## Required action
Take the data below and copy exactly the lines starting at the one with "belanghebbenden door inzicht" and finishing at the one with "Leveranciers", both included.

Segment Start: Given data

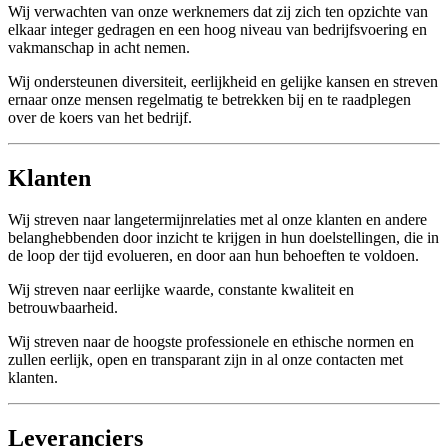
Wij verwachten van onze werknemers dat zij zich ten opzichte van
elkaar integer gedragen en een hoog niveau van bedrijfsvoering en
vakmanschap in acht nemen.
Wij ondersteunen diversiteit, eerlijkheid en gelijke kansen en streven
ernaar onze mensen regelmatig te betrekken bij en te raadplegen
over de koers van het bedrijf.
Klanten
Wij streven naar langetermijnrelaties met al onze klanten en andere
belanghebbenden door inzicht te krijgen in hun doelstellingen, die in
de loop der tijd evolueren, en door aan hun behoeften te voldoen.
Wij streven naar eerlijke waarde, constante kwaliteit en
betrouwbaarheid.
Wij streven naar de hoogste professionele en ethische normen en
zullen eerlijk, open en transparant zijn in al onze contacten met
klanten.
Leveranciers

Segment End: Given data
Segment Start: Given data

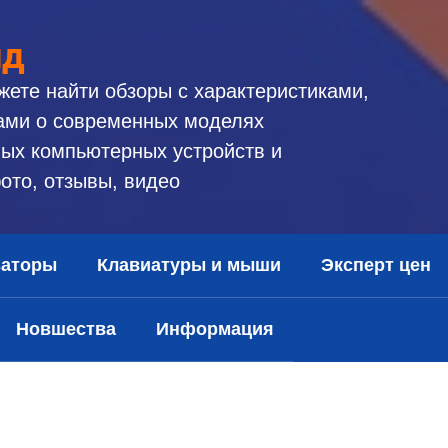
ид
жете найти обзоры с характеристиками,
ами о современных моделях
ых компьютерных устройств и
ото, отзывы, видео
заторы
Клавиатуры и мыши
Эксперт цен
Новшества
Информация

Segment End: Given data

## Reply to the task
belanghebbenden door inzicht te krijgen in hun doelstellingen, die in
de loop der tijd evolueren, en door aan hun behoeften te voldoen.
Wij streven naar eerlijke waarde, constante kwaliteit en
betrouwbaarheid.
Wij streven naar de hoogste professionele en ethische normen en
zullen eerlijk, open en transparant zijn in al onze contacten met
klanten.
Leveranciers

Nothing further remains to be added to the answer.